During my normal morning trawl through martial arts forums (in a vain attempt to put off starting work) I came across a post that suggested that Wing Chun was initially a weapons based system and developed backwards to an empty hand system.

This is a great idea and in some ways makes sense to me. What d'y'all think?

The idea that actually the Knives where taught first and that the wooden dumby and pole were actually training tools for knife work?


----------



## geezer (Feb 21, 2011)

I spoke to one knowledgeable guy that claimed that some aspects of the art, including Biu Tze form were originally "reverse engineered" from the Bart Cham Dao. But I think it would be a huge stretch to further apply that "reverse engineering" theory to the fundamental empty hands system and the SNT or Chum Kiu movements. 

As for the pole, most authorities agree that that was a separate weapon unto itself adapted to Wing Chun. Even the "legendary history" of the style supports that. If I remember the story, Leung Yee Tai was supposedly a sailor on the "Red Junk" who learned his original pole technique from the Shaolin abbott Chee Shin (or his lineage). Leung shared his pole skills with WC inheritor, Wong Wah Bo. Together, they developed the Chi-Kwun techniques _from the empty handed system_ and the pole from then on remained part of WC. 

I think a close examination of the techniques would support the general thesis that is contained in the story. That is to say that pole was a widely practiced weapon art in the region and when brought into WC took on some of the unique characteristics of the system such as the sensitivity training or "sticking" aspects. By contrast, the knives do not stick.


----------



## Vajramusti (Feb 21, 2011)

Poor Uke said:


> During my normal morning trawl through martial arts forums (in a vain attempt to put off starting work) I came across a post that suggested that Wing Chun was initially a weapons based system and developed backwards to an empty hand system.
> 
> This is a great idea and in some ways makes sense to me. What d'y'all think?
> 
> The idea that actually the Knives where taught first and that the wooden dumby and pole were actually training tools for knife work?

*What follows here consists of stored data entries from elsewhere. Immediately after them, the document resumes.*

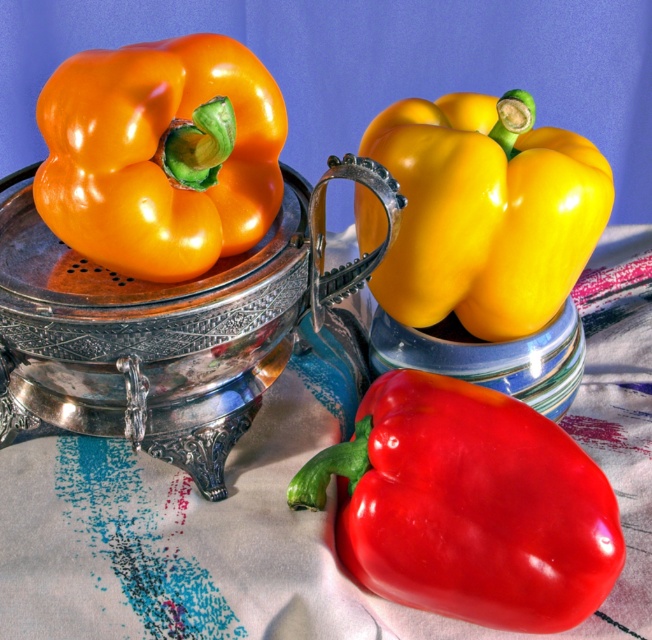 Question: Is glossy red bell pepper at lower center to the left of yellow glossy bell pepper at center from the viewer's perspective?

Choices:
 (A) yes
 (B) no

Answer: (A)

Question: Which object is the farthest from the yellow glossy bell pepper at center?

Choices:
 (A) orange glossy bell pepper at upper left
 (B) glossy red bell pepper at lower center

Answer: (B)

Question: Is glossy red bell pepper at lower center below orange glossy bell pepper at upper left?

Choices:
 (A) yes
 (B) no

Answer: (A)

Question: Does glossy red bell pepper at lower center appear on the left side of yellow glossy bell pepper at center?

Choices:
 (A) no
 (B) yes

Answer: (B)

Question: Which point is farther to the camera?

Choices:
 (A) (441, 464)
 (B) (527, 124)
 (C) (183, 157)

Answer: (B)

Question: Which object appears farthest from the camera in this image?

Choices:
 (A) yellow glossy bell pepper at center
 (B) orange glossy bell pepper at upper left

Answer: (A) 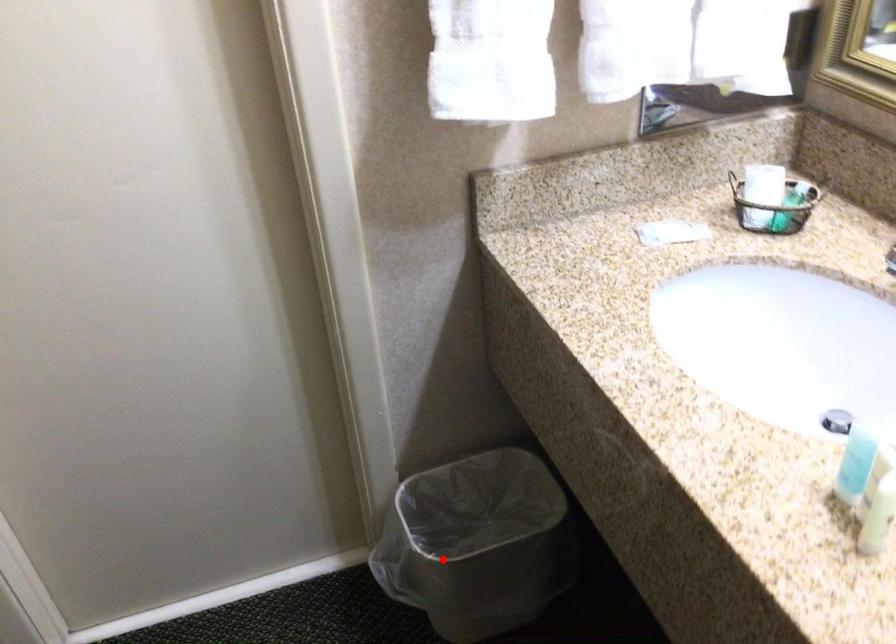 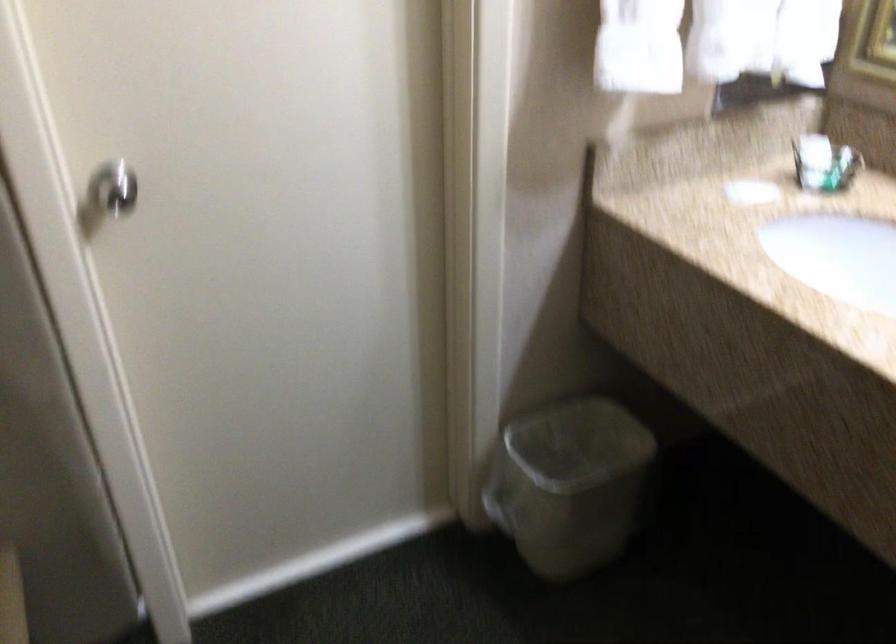 Find the pixel in the second image that matches the highlighted location in the first image.

(570, 484) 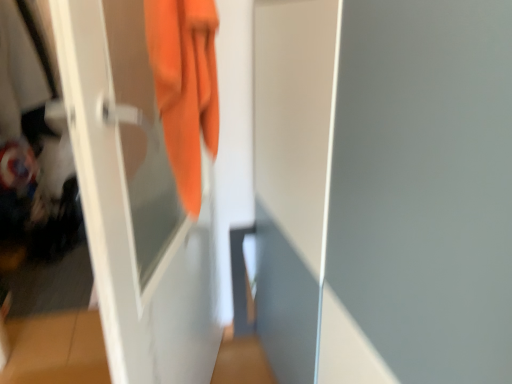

-------------------------------------------------------------------------
I do not think that thesis is correct-both historically and from the perspective of layered skill development. All kinds of views are out there- not worth chasing.

joy c


----------



## Victor Parlati (Feb 21, 2011)

I guess nothing is worth chasing if it upsets the appple cart, huh? 

But although it's true that butterfly sword techniques can be found all through bil gee and in the wooden dummy set, I don't believe that wing chun was reverse engineered. I believe that the weapons (ie.- sword techniques) were placed within bil jee and the WD to both hide them and preserve them.


----------



## geezer (Feb 21, 2011)

Vajramusti said:


> -------------------------------------------------------------------------
> I do not think that thesis is correct-both historically and from the perspective of layered skill development. All kinds of views are out there- not worth chasing.
> 
> joy c



Joy is so succinct. There are aspects of WC history that, whether true or folk-tales, are important as they inform our understanding of our art. Then there are the unknowable speculations... the second gunman on the rocky knoll, the 911 "truthers", the anti-Obama "birthers", the Illuminati, and WC stories such as this! LOL


----------



## Victor Parlati (Feb 21, 2011)

I've been discussing and debating issues on the internet with Joy since 2002. 

My background is now that of going on 36 years of wing chun: direct student of Moy Yat from 1975-1983; and a direct student (I now wear a red sash) with William Cheung from 1983 to the present. Ran a school in NYC non stop from September, 1984 until I moved to Virginia Beach 5 months ago - left my top student to run a school in NYC - and I return once every 10 weeks to teach a class - but the school is now his.

But I believe that stating a logical position with real clarification and detailed explanation always trumps succintness.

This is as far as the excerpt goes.